À 16 ans, je me trouve être le plus jeune des auteurs de la revue argentine d’avant-garde Poesía Buenos Aires. Les poèmes jaillissent et coulent, pour leur propre compte, intenses, avec une rare précision. Même chose en prose. On a dit qu’ils alliaient les conquêtes de la poésie moderne à l’esprit de la langue quotidienne.

À mon premier livre, Salud o nada (1954 – « Le salut ou rien »), font suite 5 autres recueils, que j’ai écrits entre 17 et 21 ans. On a parlé de Rimbaud. Mais ce n’était pas le cas.

Un de ces livres, Entre dientes (1963 – le présent Entre les dents) parvient à une très grande tension avec peu, très peu de mots. Je suppose qu’ils se concentrent pour irradier.

Dès le début, je traduis de différentes langues : Jouve, Pavese, Éluard, le premier Pessoa, Ungaretti, Apollinaire, Drummond de Andrade, Prévert.

Plus tard viennent s’ajouter des réflexions, des essais toujours brefs : “No usamos el lenguaje, somos lenguaje”. (« Nous utilisons pas le langage, nous sommes langage »).

Lorsque mon ami Juan Gelman reçoit le Prix national, on me le donne pour Música concreta (1994).

Puis vient un titre : El arte de callar (2003 – « L’art de se taire ») qui reste pour moi des plus éloquents.
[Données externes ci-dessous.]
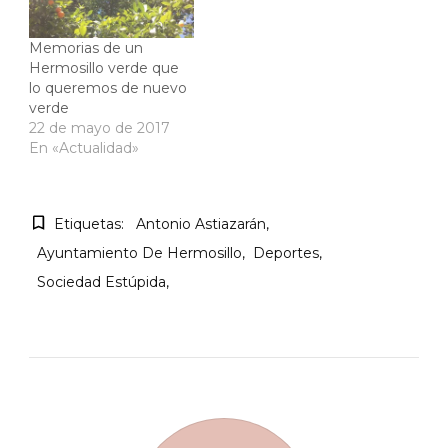
Memorias de un
Hermosillo verde que
lo queremos de nuevo
verde
22 de mayo de 2017
En «Actualidad»
Etiquetas:
Antonio Astiazarán
Ayuntamiento De Hermosillo
Deportes
Sociedad Estúpida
J’ai bientôt avec le monde des contacts, qui n’ont cessé de s’étendre depuis.

En France, Roger Munier me traduit dans les Cahiers du Sud (1962) et on édite : Poèmes (1961 – trad. F. Verhesen), Elle, soudain (1999 – trad. F. Verhesen), L´art de se taire (2015 – trad. B. Schiavetta), Dernier tango à Rosario (2015 – trad. R. Munier).

Je découvre les originaux perdus de la Correspondance 1952-1983 de René Char et Raúl Gustavo Aguirre, que Gallimard édite avec ma préface (2014).

Je n’ai jamais cessé de traduire de la poésie française : Baudelaire, Artaud, Valéry, Mallarmé, Breton, Schéhadé, Saint-Pol-Roux, Char. J’ai également présenté et traduit La lumière et les cendres / Milonga pour Juan Gelman, de Jacques Ancet (2014). Ce fut une expérience bouleversante. Notre ami commun Juan Gelman venait de disparaître et le poème a été écrit et traduit quasi simultanément.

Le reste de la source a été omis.